WORK TO COMPLETE
Go through the listing and count the lines with "Steren" in them; write only the number.

EXERCISE INPUTS
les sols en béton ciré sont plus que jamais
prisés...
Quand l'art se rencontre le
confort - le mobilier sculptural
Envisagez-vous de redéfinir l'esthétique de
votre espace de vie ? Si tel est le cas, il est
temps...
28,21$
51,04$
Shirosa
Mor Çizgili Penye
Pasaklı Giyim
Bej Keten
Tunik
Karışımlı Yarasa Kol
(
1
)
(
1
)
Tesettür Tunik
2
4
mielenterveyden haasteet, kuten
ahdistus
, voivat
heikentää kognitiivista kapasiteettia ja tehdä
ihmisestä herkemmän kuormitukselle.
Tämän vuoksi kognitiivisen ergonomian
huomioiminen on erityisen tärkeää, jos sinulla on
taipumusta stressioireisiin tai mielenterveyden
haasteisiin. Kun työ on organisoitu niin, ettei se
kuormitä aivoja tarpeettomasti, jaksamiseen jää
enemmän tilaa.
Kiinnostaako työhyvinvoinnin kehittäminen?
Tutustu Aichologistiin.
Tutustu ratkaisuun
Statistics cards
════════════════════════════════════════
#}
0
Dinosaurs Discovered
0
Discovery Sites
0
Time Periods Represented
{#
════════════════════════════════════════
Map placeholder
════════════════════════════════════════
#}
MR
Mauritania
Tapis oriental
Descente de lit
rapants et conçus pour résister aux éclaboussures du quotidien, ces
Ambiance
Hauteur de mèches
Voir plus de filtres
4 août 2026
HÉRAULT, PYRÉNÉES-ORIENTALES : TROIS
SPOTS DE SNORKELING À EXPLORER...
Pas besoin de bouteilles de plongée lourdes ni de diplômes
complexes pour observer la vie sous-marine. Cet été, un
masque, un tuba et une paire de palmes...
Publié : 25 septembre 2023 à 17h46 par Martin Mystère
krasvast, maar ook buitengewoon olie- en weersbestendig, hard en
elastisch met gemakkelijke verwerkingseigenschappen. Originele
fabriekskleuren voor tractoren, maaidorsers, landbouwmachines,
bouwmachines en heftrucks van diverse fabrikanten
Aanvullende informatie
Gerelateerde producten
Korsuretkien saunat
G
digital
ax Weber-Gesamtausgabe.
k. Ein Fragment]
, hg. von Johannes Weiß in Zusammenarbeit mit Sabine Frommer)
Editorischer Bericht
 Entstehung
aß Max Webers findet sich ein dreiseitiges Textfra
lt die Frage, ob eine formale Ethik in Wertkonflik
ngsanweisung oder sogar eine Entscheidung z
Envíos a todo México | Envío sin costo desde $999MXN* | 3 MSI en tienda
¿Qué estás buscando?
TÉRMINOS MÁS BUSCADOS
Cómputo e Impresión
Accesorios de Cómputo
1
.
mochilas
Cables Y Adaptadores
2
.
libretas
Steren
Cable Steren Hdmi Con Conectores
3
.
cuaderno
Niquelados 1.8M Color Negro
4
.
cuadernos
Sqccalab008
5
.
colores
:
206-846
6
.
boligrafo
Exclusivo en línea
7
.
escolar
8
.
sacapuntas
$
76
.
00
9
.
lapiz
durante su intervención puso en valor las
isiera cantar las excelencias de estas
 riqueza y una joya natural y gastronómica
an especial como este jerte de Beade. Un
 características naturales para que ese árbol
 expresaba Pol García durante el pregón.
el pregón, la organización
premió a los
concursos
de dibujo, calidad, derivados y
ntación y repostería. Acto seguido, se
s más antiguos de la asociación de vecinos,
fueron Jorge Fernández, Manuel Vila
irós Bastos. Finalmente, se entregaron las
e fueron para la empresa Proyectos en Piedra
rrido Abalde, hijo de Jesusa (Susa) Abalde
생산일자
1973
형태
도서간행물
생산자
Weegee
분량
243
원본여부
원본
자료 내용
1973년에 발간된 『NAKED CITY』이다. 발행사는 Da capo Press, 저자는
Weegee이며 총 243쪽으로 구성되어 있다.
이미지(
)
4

WRITTEN ANSWER
2